Na prática, a pessoa pode enviar qualquer tipo de conteúdo – de textos, áudios, vídeos, até figurinhas e deepfakes – para o número (35) 8424-8271 e até acioná-lo em grupos. A partir dele, o bot analisa o material, tendo como base a metodologia prevista pelo Conselho Internacional de Telecomunicações de Imprensa (IPTC), a qual estabelece uma hierarquia de tópicos, que facilita a pesquisa das informações para verificação. “Com ele, a análise é feita do contexto mais amplo para o mais específico. Por exemplo: ‘político tal é preso por corrupção’, tem a ver com crime, lei e justiça, mas mais especificamente é um crime de corrupção”, explica Costa.
No processo, o modelo de IA “quebra” o conteúdo em afirmações, pesquisando cada uma delas. “Sabemos que as fake news mais perigosas são aquelas que misturam informações verdadeiras com as falsas, por isso optamos por separar”, explica Costa. Após isso, ele retorna com o veredito, classificando-o como verdadeiro, falso, fora do contexto ou sem fontes suficientes para verificar. No caso das deepfakes, o retorno do bot indica o percentual de chances do vídeo ter sido feito por IA. Na resposta, ele também inclui um link que redireciona para o site do projeto, onde há mais detalhes sobre a verificação. Caso o material analisado possua algum dado pessoal, o sistema o remove antes mesmo de subir para o data center.
Cada análise é compilada no site oficial do projeto, que Costa chama de banco de dados público. Antes disso, porém, dados pessoais tanto do usuário quanto do conteúdo verificado são anonimizados. As respostas também são auditadas pelos estudantes e parceiros da iniciativa, os quais passam por um processo de seleção baseado no currículo e nas áreas de atuação. O maior rigor é fruto de uma preocupação: garantir que o modelo de IA funcione sem dados enviesados e para que futuramente ele se torne ainda mais especializado no combate à desinformação.

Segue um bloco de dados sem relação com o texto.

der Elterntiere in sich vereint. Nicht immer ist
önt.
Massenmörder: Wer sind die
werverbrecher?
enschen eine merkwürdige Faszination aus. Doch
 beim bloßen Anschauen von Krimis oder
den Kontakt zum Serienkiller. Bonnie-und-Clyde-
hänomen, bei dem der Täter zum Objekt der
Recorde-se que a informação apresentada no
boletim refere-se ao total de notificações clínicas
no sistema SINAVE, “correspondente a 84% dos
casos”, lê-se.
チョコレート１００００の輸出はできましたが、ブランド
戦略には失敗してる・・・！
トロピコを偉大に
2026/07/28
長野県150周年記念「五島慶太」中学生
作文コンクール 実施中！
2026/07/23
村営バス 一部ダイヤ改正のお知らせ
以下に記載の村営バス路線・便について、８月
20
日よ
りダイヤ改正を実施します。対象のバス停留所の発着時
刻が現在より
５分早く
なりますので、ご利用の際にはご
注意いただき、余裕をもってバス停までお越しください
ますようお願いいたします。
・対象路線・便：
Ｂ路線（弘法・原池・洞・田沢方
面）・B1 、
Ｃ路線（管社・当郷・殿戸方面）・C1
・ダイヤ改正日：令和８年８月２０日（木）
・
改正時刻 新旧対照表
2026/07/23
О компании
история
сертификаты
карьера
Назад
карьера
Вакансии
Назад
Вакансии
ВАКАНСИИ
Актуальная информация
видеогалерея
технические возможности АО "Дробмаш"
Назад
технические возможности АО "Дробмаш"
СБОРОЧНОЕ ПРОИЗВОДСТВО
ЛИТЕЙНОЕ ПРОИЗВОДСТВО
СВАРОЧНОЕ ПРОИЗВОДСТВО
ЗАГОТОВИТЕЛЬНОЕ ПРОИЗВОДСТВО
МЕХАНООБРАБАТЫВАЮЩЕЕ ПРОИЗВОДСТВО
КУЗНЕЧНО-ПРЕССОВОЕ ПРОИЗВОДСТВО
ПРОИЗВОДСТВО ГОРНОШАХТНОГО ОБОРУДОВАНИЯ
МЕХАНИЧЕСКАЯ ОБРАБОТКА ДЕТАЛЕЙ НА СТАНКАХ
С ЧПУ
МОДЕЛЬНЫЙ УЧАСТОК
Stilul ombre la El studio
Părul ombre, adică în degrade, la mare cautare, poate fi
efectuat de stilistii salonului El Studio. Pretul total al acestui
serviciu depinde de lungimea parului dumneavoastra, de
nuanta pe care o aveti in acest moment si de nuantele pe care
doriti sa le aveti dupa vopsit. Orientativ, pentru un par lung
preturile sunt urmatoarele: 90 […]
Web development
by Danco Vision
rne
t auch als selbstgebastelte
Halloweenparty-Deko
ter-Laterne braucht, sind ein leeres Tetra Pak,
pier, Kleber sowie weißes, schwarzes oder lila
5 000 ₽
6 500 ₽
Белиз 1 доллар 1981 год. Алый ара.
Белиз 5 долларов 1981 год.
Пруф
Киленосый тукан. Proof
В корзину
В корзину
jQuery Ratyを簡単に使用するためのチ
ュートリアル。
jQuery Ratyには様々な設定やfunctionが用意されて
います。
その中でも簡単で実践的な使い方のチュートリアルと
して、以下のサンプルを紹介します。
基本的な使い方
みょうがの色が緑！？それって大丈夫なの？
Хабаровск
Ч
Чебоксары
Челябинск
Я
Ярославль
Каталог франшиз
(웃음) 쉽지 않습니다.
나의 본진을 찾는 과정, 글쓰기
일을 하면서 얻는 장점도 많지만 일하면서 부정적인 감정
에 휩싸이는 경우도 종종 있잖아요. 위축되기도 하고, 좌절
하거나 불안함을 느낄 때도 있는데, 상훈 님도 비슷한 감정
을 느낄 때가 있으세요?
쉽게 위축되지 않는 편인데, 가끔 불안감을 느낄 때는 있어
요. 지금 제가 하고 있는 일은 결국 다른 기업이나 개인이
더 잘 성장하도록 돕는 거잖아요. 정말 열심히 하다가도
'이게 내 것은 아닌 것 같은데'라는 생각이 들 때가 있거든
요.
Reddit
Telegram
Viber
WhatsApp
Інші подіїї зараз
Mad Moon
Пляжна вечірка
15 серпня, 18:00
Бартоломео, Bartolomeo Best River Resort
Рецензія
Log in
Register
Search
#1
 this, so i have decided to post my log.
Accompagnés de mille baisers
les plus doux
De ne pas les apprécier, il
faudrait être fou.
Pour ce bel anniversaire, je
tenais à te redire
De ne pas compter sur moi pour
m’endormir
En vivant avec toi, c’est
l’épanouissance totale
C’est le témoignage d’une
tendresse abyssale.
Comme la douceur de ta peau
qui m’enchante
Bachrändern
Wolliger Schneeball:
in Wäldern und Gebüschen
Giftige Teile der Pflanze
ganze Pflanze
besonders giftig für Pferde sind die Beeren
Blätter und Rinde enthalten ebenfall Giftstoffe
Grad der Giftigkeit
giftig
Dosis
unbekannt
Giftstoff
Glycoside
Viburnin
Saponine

Busca por financiadores e nada de app
De acordo com os estudantes, eles próprios estão financiando o Tá Certo Isso AI?, embora estejam buscando contribuidores e parceiros para o desenvolvimento da tecnologia. Com a arrecadação, eles desejam impulsionar a divulgação do projeto via Google Ads. Alves, responsável pelo marketing, diz que está em contato com o Tribunal Superior Eleitoral (TSE) e com os regionais.
Quanto à possibilidade de criar um aplicativo, o grupo é unânime: o projeto será mantido apenas no app de mensageria. A explicação é simples: sua penetração é quase total entre os usuários brasileiros. Além disso, mantê-lo no WhatsApp é uma forma de garantir o fácil acesso e compartilhamento.